Marvel Visual Effects Workers Unanimously Vote “Yes” to Unionize

It’s official: In a unanimous vote, the visual effects employees at Marvel Studios voted to unionize with IATSE in a closely watched election held by the National Labor Relations Board. The vote marks the first time a unit of solely VFX workers has unionized with IATSE.

Voting closed on Monday after the International Alliance of Theatrical Stage Employees and Disney/Marvel reached a stipulated election agreement last month. According to today’s announcement from IATSE, there was a “high turnout” from the roughly 50 Marvel employees, which includes jobs such as VFX coordinators and data wranglers. The result was expected, as a supermajority of these workers has already signed authorization cards indicating they wish to be represented by the union. The next step for the union is to engage in collective bargaining negotiations with the studio to draft a union contract. A date for these negotiations has yet to be scheduled.

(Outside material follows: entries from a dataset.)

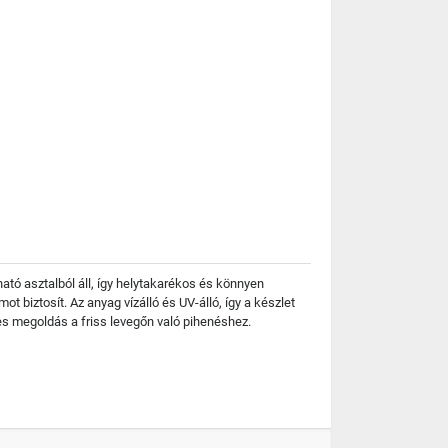
ató asztalból áll, így helytakarékos és könnyen
t biztosít. Az anyag vízálló és UV-álló, így a készlet
es megoldás a friss levegőn való pihenéshez.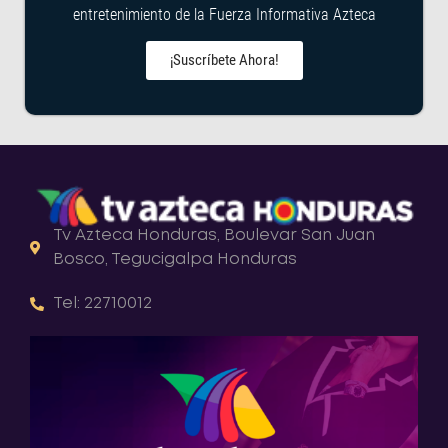
entretenimiento de la Fuerza Informativa Azteca
¡Suscríbete Ahora!
Tv Azteca Honduras, Boulevar San Juan
Bosco, Tegucigalpa Honduras
Tel: 22710012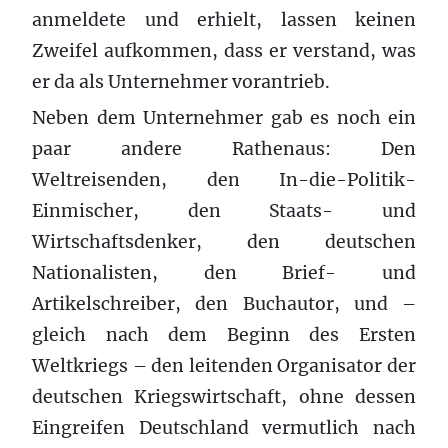
anmeldete und erhielt, lassen keinen
Zweifel aufkommen, dass er verstand, was
er da als Unternehmer vorantrieb.
Neben dem Unternehmer gab es noch ein
paar andere Rathenaus: Den
Weltreisenden, den In-die-Politik-
Einmischer, den Staats- und
Wirtschaftsdenker, den deutschen
Nationalisten, den Brief- und
Artikelschreiber, den Buchautor, und –
gleich nach dem Beginn des Ersten
Weltkriegs – den leitenden Organisator der
deutschen Kriegswirtschaft, ohne dessen
Eingreifen Deutschland vermutlich nach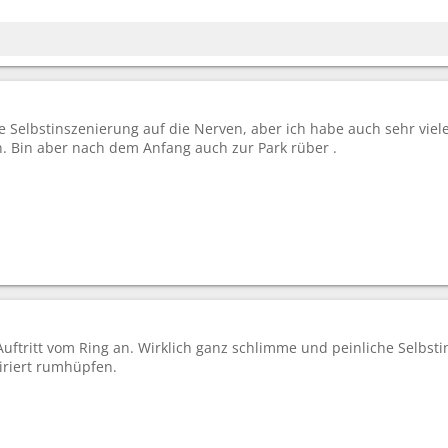
e Selbstinszenierung auf die Nerven, aber ich habe auch sehr viel
. Bin aber nach dem Anfang auch zur Park rüber .
uftritt vom Ring an. Wirklich ganz schlimme und peinliche Selbsti
iriert rumhüpfen.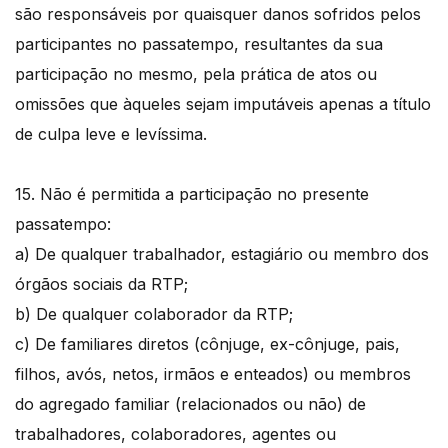
são responsáveis por quaisquer danos sofridos pelos
participantes no passatempo, resultantes da sua
participação no mesmo, pela prática de atos ou
omissões que àqueles sejam imputáveis apenas a título
de culpa leve e levíssima.
15. Não é permitida a participação no presente
passatempo:
a) De qualquer trabalhador, estagiário ou membro dos
órgãos sociais da RTP;
b) De qualquer colaborador da RTP;
c) De familiares diretos (cônjuge, ex-cônjuge, pais,
filhos, avós, netos, irmãos e enteados) ou membros
do agregado familiar (relacionados ou não) de
trabalhadores, colaboradores, agentes ou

More from The Hollywood Reporter

Roughly 18 staffers that work in VFX at Walt Disney Pictures also are voting on unionization; that vote began Friday and runs through Oct. 2. In both cases, this includes those employed directly by the studio. It doesn’t include the thousands of artists who work on Marvel and Disney movies through third-party VFX companies.

With these elections, IATSE wishes to form a new, broad national VFX Local that it hopes to launch before the end of the year.

IATSE organizer Mark Patch says the aim would be to have members of such a local work under the Basic Agreement contract already used by entertainment workers in 13 locals including the International Cinematographers Guild (Local 600), Motion Picture Editors Guild (Local 700) and Art Directors Guild (Local 800). The current Basic Agreement expires in 2024, and negotiations for a new contract are expected to begin next March.

“Today, VFX workers at Marvel Studios spoke with a unanimous, collective voice, demanding fair pay for the hours they work, health care, a safe and sustainable working environment, and respect for the work they do,” says Patch. “There could be no stronger statement highlighting the overwhelming need for us to continue our work and bring union protections and standards to all VFX workers across the industry. And there could be no stronger example of the courage and solidarity of these workers than each and every one of them declaring, ‘Union yes!'”

The Marvel vote comes after a tumultuous several months in this field. In March, Marvel fired Victoria Alonso, who oversaw VFX at the studio, though the departure was said to be over issues unrelated to those duties. Marvel also made headlines when anonymous VFX pros complained about untenable working conditions, including long hours and seven-day work weeks.

These concerns, as well as unpaid overtime, credits, wages and retirement benefits, are among the key issues identified by VFX workers that would like to see change.

Several Marvel employees released statements with today’s announcement. Said Marvel VFX coordinator Sarah Kazuko Chow, “I grew up dreaming of working on Marvel films, so when I started my first job at Marvel, I felt like I couldn’t complain about the unpaid overtime, the lack of meal breaks, and the incredible pressure put on VFX teams to meet deadlines because I was just supposed to be grateful to be here at all. But the reality is that every worker deserves rights.”

A decade ago, following the bankruptcy of the Rhythm & Hues in the wake of finishing its Oscar-winning work on Life of Pi, the VFX industry actively explored the potential of a union as well as other efforts to change what is viewed in the community as a broken business model.